To repair such leaks, the street must be dug up, with related economic costs for the area, inconvenience for residents, and more water wasted until the damaged area is located and repaired.
Waternet, the Internet of pipes that uses sensors
The idea of a pipe network connected to the Internet is not new. In today’s pipe networks there are many points along the various supply channels measuring water flow close to the water pumps. There are measuring points at the inlet of community pumps and in nearby treatment and distribution centres.
Let’s take a specific example with a 100-metre-long tube that ends in a Y fork with two 50-metre pipes.
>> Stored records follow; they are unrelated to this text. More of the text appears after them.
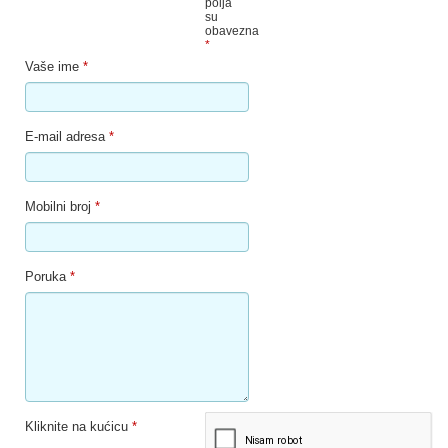
polja
su
obavezna
*
Vaše ime
*
E-mail adresa
*
Mobilni broj
*
Poruka
*
Kliknite na kućicu
*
It’s safe to say that the pressure at the outlet (P1 and P2) is lower than that at P0. But if there is a sudden marked pressure drop at one of the outlets, this indicates a leak.
If the pressure at P1 is much lower than at P2, the leak will be in the pipe leading to P1 (or in its vicinity). And the same would be true for a sudden drop in P2. However, if the pressure is low, but similar in P1 and P2, it’s likely that the leak will be located before the fork.
Unfortunately, a city water network isn’t quite so simple. There are Y and T forks every few metres at points near water supply intakes, and locating leaks becomes an impossible task, causing damage because of the streets having to be dug up at various locations. And, of course, waste of time and water.
Klaus Schwab, founder of the World Economic Forum, proposed the concept Waternet: An Internet of pipes in his book “The Fourth Industrial Revolution”. A Waternet that would “use sensors to control flow and manage the complete water cycle”.
The sensorization of pipes (measuring) is the first step for avoiding constant water leaks. As we saw in the example, having three measuring points at a fork can provide an indication as to where the leak might be. However, Schwab’s proposal goes further.
The idea is to place a small pressure sensor inside each section of piping, built in such a way that a tiny fibre optic thread or network cable transmits information from one section to the next. In a very similar way, in fact, as the fibre network deployed within a city.
Using this method, leaks could be detected within a margin of a few metres and in a matter of seconds. A cut in water supply could be communicated in minutes, and the damage repaired in a matter of hours with minimal work. These express repairs would go straight to the affected pipes, thus avoiding the waste of huge volumes of drinking water.
Moreover, the low cost involved in such repairs, in terms of materials, time and workers used, justifies the inclusion of a little sensor in each pipe.
A connected city can go well beyond the current fashion of smart cities. Designing a water supply network which is connected to the Internet and fitted with numerous measuring points avoids huge losses of water through leaks.
Supplying the entire world with water is not enough. Water is a valuable resource which we must all take care of and preserve. And that includes the local authorities in every city.